Delicieuses_pourritures                  Je poursuis donc ma découverte de ce vaste continent qu'est l'œuvre de Joyce Carol Oates avec Délicieuses Pourritures (126 pages seulement. Plus une "novella" qu'un roman.)

                   J'ai retrouvé plusieurs thématiques déjà croisées dans Fille noire, fille blanche ou Le mystérieux Mr Kidder. En premier lieu, il y a beaucoup d'incendies. Ils s'inscrivent jusque dans les titres des chapitres : "les incendies". Je ne sais pas encore si c'est le cas pour tout les romans de Joyce Carol Oates. Je ne sais pas si cela peut s'expliquer à la lecture de sa biographie. Toujours est-ils qu'ils sont là, centraux.

                  L'héroïne m'a rappelé à la fois la narratrice de Fille noire, fille blanche et Katya Spivak. Ce n'est jamais ni tout à fait une autre, ni tout à fait la même. Mais Gillian Bauer, à vingt ans, leur ressemble comme une sœur. Le climat, oppressant et malsain, s'apparente à celui du mystérieux Mr Kidder (mais l'histoire est encore plus glauque, finalement, parce que le personnage éponyme de ce roman-ci n'est pas si méchant...là où dans Délicieuses pourritures, on se souvient vraiment des ogres et des sorcières des contes).
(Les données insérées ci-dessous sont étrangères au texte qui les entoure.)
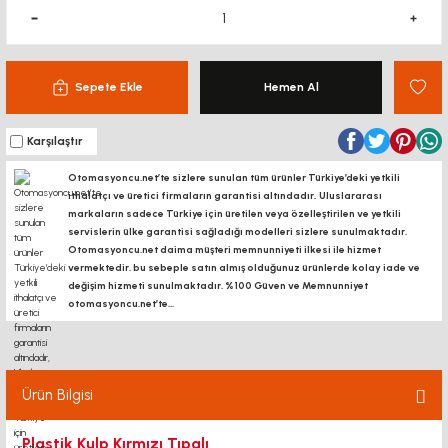
Sepete Ekle
Hemen Al
Karşılaştır
Otomasyoncu.net’te sizlere sunulan tüm ürünler Türkiye’deki yetkili
ithalatçı ve üretici firmaların garantisi altındadır, Uluslararası
markaların sadece Türkiye için üretilen veya özelleştirilen ve yetkili
servislerin ülke garantisi sağladığı modelleri sizlere sunulmaktadır.
Otomasyoncu.net daima müşteri memnunniyeti ilkesi ile hizmet
vermektedir. bu sebeple satın almış olduğunuz ürünlerde kolay iade ve
değişim hizmeti sunulmaktadır. %100 Güven ve Memnunniyet
otomasyoncu.net’te...
Ürün Bilgisi
Plastik Kulp Kırmızı Tıpalı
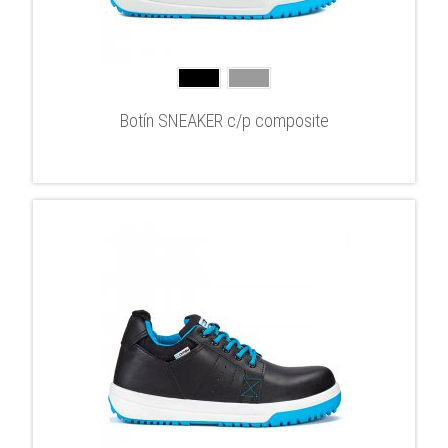
Botín SNEAKER c/p composite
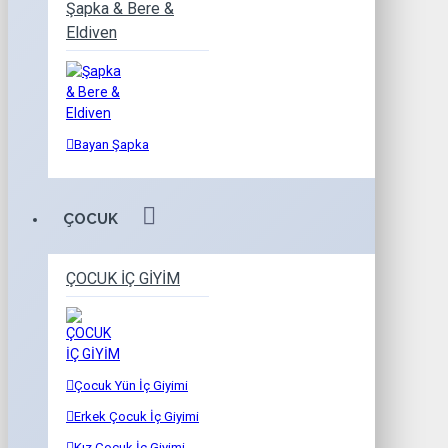
Şapka & Bere &
Eldiven
Bayan Şapka
ÇOCUK
ÇOCUK İÇ GİYİM
Çocuk Yün İç Giyimi
Erkek Çocuk İç Giyimi
Kız Çocuk İç Giyimi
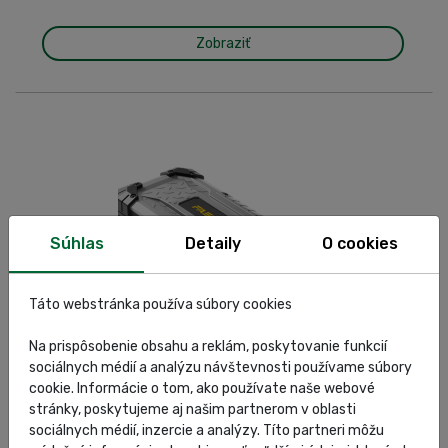
Zobraziť
Súhlas
Detaily
O cookies
Táto webstránka používa súbory cookies
Na prispôsobenie obsahu a reklám, poskytovanie funkcií
Deca – FAST 24K
sociálnych médií a analýzu návštevnosti používame súbory
cookie. Informácie o tom, ako používate naše webové
Zobraziť
stránky, poskytujeme aj našim partnerom v oblasti
sociálnych médií, inzercie a analýzy. Títo partneri môžu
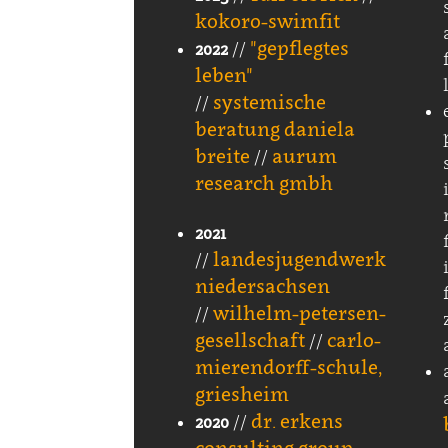
kokoro-swimfit
"gepflegtes
2022
//
leben"
systemische
//
beratung daniela
breite
aurum
//
research gmbh
2021
landesjugendwerk
//
niedersachsen
wilhelm-petersen-
//
gesellschaft
carlo-
//
mierendorff-schule,
griesheim
dr. erkens
2020
//
consulting group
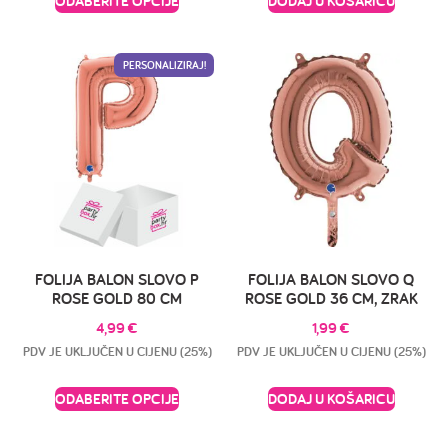
ODABERITE OPCIJE
DODAJ U KOŠARICU
PERSONALIZIRAJ!
FOLIJA BALON SLOVO P
FOLIJA BALON SLOVO Q
ROSE GOLD 80 CM
ROSE GOLD 36 CM, ZRAK
4,99
€
1,99
€
PDV JE UKLJUČEN U CIJENU (25%)
PDV JE UKLJUČEN U CIJENU (25%)
ODABERITE OPCIJE
DODAJ U KOŠARICU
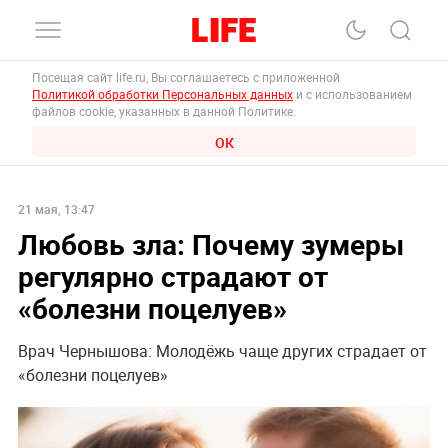
Посещая сайт life.ru, Вы соглашаетесь с приложенной
Политикой обработки Персональных данных
и с использованием
файлов cookie, указанных в данной Политике.
ОК
21 мая, 13:47
Любовь зла: Почему зумеры
регулярно страдают от
«болезни поцелуев»
Врач Чернышова: Молодёжь чаще других страдает от
«болезни поцелуев»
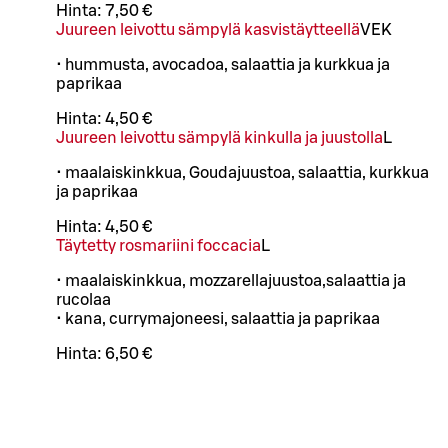
Hinta:
7,50 €
Juureen leivottu sämpylä kasvistäytteellä
VE
K
• hummusta, avocadoa, salaattia ja kurkkua ja
paprikaa
Hinta:
4,50 €
Juureen leivottu sämpylä kinkulla ja juustolla
L
• maalaiskinkkua, Goudajuustoa, salaattia, kurkkua
ja paprikaa
Hinta:
4,50 €
Täytetty rosmariini foccacia
L
• maalaiskinkkua, mozzarellajuustoa,salaattia ja
rucolaa
• kana, currymajoneesi, salaattia ja paprikaa
Hinta:
6,50 €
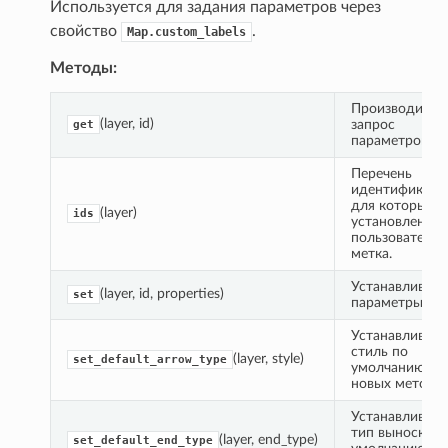
Используется для задания параметров через
свойство
.
Map.custom_labels
Методы:
Производит 
(layer, id)
запрос 
get
параметров.
Перечень 
идентификатор
для которых 
(layer)
ids
установлена 
пользовательс
метка.
Устанавливает
(layer, id, properties)
set
параметры.
Устанавливает
стиль по 
(layer, style)
set_default_arrow_type
умолчанию дл
новых меток с
Устанавливает
тип выноски п
(layer, end_type)
set_default_end_type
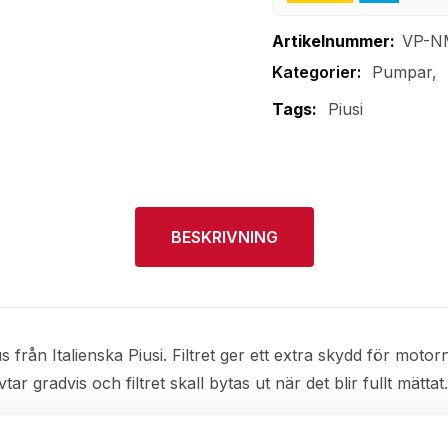
Artikelnummer:
VP-N
Pumpar
Tags:
Piusi
BESKRIVNING
s från Italienska Piusi. Filtret ger ett extra skydd för mot
 gradvis och filtret skall bytas ut när det blir fullt mätta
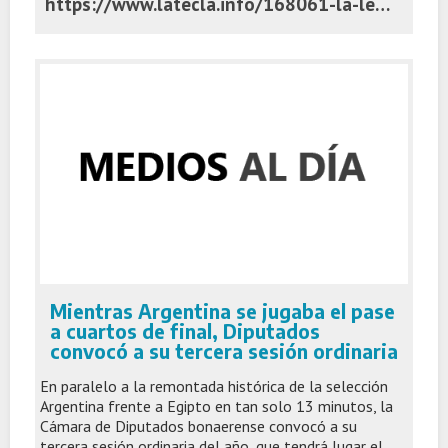
https://www.latecla.info/168061-la-legislatura-tierra-de-acuerdos-y-desencuentros-entre-las-tribus-pro-y-lla
Mientras Argentina se jugaba el pase
a cuartos de final, Diputados
convocó a su tercera sesión ordinaria
En paralelo a la remontada histórica de la selección
Argentina frente a Egipto en tan solo 13 minutos, la
Cámara de Diputados bonaerense convocó a su
tercera sesión ordinaria del año, que tendrá lugar el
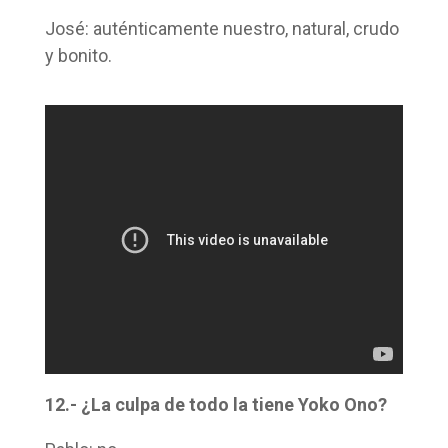
José: auténticamente nuestro, natural, crudo
y bonito.
12.- ¿La culpa de todo la tiene Yoko Ono?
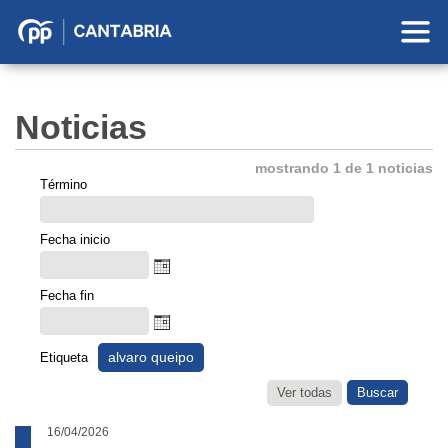
Partido
Popular
en
Noticias
Cantabria
mostrando 1 de 1 noticias
Término
Fecha inicio
Fecha fin
alvaro queipo
Etiqueta
Ver todas
16/04/2026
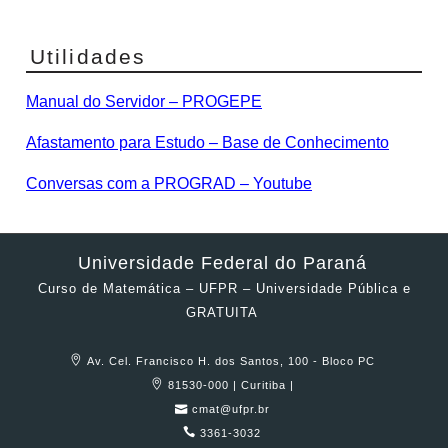
Utilidades
Manual do Servidor – PROGEPE
Afastamento para Estudo – Base de Conhecimento
Conversas com a PROGRAD – Youtube
Universidade Federal do Paraná
Curso de Matemática – UFPR – Universidade Pública e
GRATUITA
Av. Cel. Francisco H. dos Santos, 100 - Bloco PC
81530-000 | Curitiba |
cmat@ufpr.br
3361-3032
L'action se déroule dans un campus féminin, dans la Nouvelle-Angleterre des années 1970, ce qui rappelle plus Fille noire, fille blanche.

                   On assiste à un huis clos étrange sur lequel la mort plane, sans savoir qui sont les pourritures, qui sont les pourris, juqu'aux pages finales, car il y a incontestablement une progression. Les personnages sont peu nombreux : les étudiantes, qui sont à la fois différentes et semblables ; le professeur qui les fascine, André Harrow ; sa femme, la sculptrice Dorcas, avec son perroquet Xipe Totec...Mais le tout vacille dans une ambiance de sexe et de mort qui s'accorde bien au titre "Délicieuses pourritures". Ce titre renvoie aussi au poème "Nèfles et sorbes" de D.H. Lawrence, écrivain abondamment lu par André Harrow et que ce roman donne envie de (re)découvrir (c'est surtout le recueil Oiseaux, bêtes et fleurs qui est souvent cité et que j'aimerais bien lire, maintenant...).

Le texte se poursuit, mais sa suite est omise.